I was complaining like how my boyfriend is uber ROMANTIC. NOT. So to prove himself wrong, he did something super unexpected. In my opinion, it is truly wildly unexpected. This kind of thing should most prolly be my doing but well, I'M HAPPY.

He stuffed this into my bag on the day when i went tampines to do project and ended up taking like 92834752 years to reach serangoon. The thing is, i only told him i like the wallet the previous day.
Yes, Envy me.
I seriously digggg this. Not only because it's pink but also cause it's from my guy :) It's not the price that matters, it's the effort that counts. Serangoon - Dhoby Ghaut. And the tough part was my calls since i being the petty little woman gets pissed and peeved when i call a person and he/she never pick up.
I'm sorry Baby!
After this was our Big Day.
No, Not Marriage. His birthday la. It's OUR because i spent two months to arrange make and decide what to buy. Many much thanks to his friends :) And my pocket :)

So cute right? HAHA. I uber like this photo.
We were trying to play some behind the bars kind of scene but it didn't totally work out. But, still, i guess this is the best picture of US on that day.
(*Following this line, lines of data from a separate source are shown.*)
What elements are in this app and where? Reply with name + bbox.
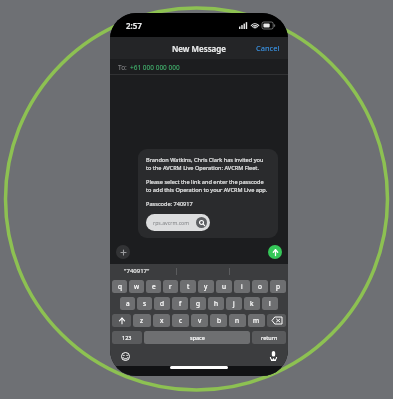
staticText: e bbox=[152, 282, 156, 291]
staticText: v bbox=[198, 316, 202, 325]
button[interactable]: Brandon Watkins, Chris Clark has invited… bbox=[138, 149, 278, 238]
staticText: n bbox=[235, 316, 240, 325]
staticText: 2:57 bbox=[126, 20, 142, 31]
button[interactable]: 123 bbox=[112, 331, 142, 344]
button[interactable]: q bbox=[112, 280, 127, 293]
staticText: Brandon Watkins, Chris Clark has invited… bbox=[146, 156, 270, 172]
staticText: x bbox=[160, 316, 164, 325]
button[interactable]: g bbox=[190, 297, 206, 310]
button[interactable]: y bbox=[198, 280, 214, 293]
staticText: space bbox=[190, 334, 205, 341]
button[interactable]: Shift bbox=[112, 314, 131, 327]
button[interactable]: Emoji bbox=[119, 350, 131, 362]
button[interactable]: Cancel bbox=[248, 39, 288, 57]
button[interactable]: b bbox=[210, 314, 227, 327]
button[interactable]: e bbox=[146, 280, 161, 293]
staticText: Please select the link and enter the pas… bbox=[146, 178, 270, 194]
staticText: "740917" bbox=[124, 267, 150, 275]
staticText: c bbox=[179, 316, 183, 325]
button[interactable]: p bbox=[270, 280, 286, 293]
button[interactable]: m bbox=[248, 314, 265, 327]
button[interactable]: v bbox=[191, 314, 208, 327]
button[interactable]: l bbox=[262, 297, 278, 310]
button[interactable]: i bbox=[234, 280, 250, 293]
button[interactable]: r bbox=[163, 280, 178, 293]
staticText: z bbox=[140, 316, 144, 325]
button[interactable]: Send bbox=[268, 245, 282, 259]
button[interactable]: n bbox=[229, 314, 246, 327]
staticText: f bbox=[179, 299, 182, 308]
staticText: k bbox=[250, 299, 254, 308]
staticText: +61 000 000 000 bbox=[130, 63, 180, 72]
staticText: i bbox=[241, 282, 243, 291]
button[interactable]: h bbox=[208, 297, 224, 310]
staticText: j bbox=[233, 299, 235, 308]
button[interactable]: rps.avcrm.com bbox=[146, 214, 210, 231]
staticText: New Message bbox=[172, 43, 226, 54]
staticText: l bbox=[269, 299, 271, 308]
button[interactable]: s bbox=[137, 297, 152, 310]
staticText: q bbox=[118, 282, 122, 291]
staticText: d bbox=[160, 299, 164, 308]
staticText: g bbox=[196, 299, 200, 308]
button[interactable]: u bbox=[216, 280, 232, 293]
button[interactable]: t bbox=[180, 280, 196, 293]
staticText: t bbox=[187, 282, 190, 291]
staticText: s bbox=[143, 299, 147, 308]
staticText: m bbox=[253, 316, 260, 325]
button[interactable]: Dictate bbox=[267, 350, 279, 362]
staticText: u bbox=[222, 282, 227, 291]
button[interactable]: c bbox=[172, 314, 189, 327]
staticText: b bbox=[217, 316, 221, 325]
staticText: o bbox=[258, 282, 262, 291]
button[interactable]: Add attachment bbox=[116, 245, 130, 259]
staticText: To: bbox=[118, 63, 127, 72]
button[interactable]: z bbox=[133, 314, 151, 327]
button[interactable]: o bbox=[252, 280, 268, 293]
staticText: rps.avcrm.com bbox=[153, 219, 190, 226]
staticText: Passcode: 740917 bbox=[146, 200, 193, 208]
button[interactable]: d bbox=[154, 297, 170, 310]
button[interactable]: a bbox=[120, 297, 135, 310]
button[interactable]: Backspace bbox=[267, 314, 286, 327]
staticText: return bbox=[261, 334, 278, 341]
staticText: Cancel bbox=[256, 43, 280, 53]
button[interactable]: w bbox=[129, 280, 144, 293]
staticText: p bbox=[276, 282, 280, 291]
staticText: w bbox=[134, 282, 140, 291]
button[interactable]: x bbox=[153, 314, 170, 327]
button[interactable]: return bbox=[252, 331, 286, 344]
staticText: h bbox=[214, 299, 219, 308]
button[interactable]: k bbox=[244, 297, 260, 310]
button[interactable]: f bbox=[172, 297, 188, 310]
staticText: a bbox=[126, 299, 130, 308]
staticText: r bbox=[169, 282, 172, 291]
button[interactable]: space bbox=[144, 331, 250, 344]
staticText: y bbox=[204, 282, 208, 291]
staticText: 123 bbox=[122, 334, 132, 341]
button[interactable]: j bbox=[226, 297, 242, 310]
The cake which i 环岛追追追 to get. It was seriously hard work because i as chiong-ing law and the scrapbook at the same time. Nevertheless, it's work well done.
He picked me up at Vivo and we headed to Novena for Steamboat :) Everyone was late and it got baby uber pissed. And i was late too! I'm sorry but i really rushed like some mad dog :(
So in the end let's summarise.
Stayed over at his place and rushed home in the morning to doll up, rushed project and scrapbook, forgot breakfast and lunch. After that rushed to vivo to get the cake. Baby was pissed because everyone was late. And steamboat-ed. Passed him the wonderfully done scrapbook which i'm fucking proud of. My first time doing it okay! And the finale present. Though we quarrelled over it. Or rather, i made a fucking big fuss, but neverminds, i'm sorry. (Because i spent a lot of time and money searching and yeah).
In the end, made up, everything was alright. We forgave each other, K-ed, quarrelled again over _ but everything was fine because he knows i only love him. Cut cake. Nice cake by the way. And la kopi and K.O. at his place.
I know the finale present right? WAIT.
Make a guesss???? It's horse with the rider macam going to war. Starts with a B (stands for Baby. Yuck. I'm so corny)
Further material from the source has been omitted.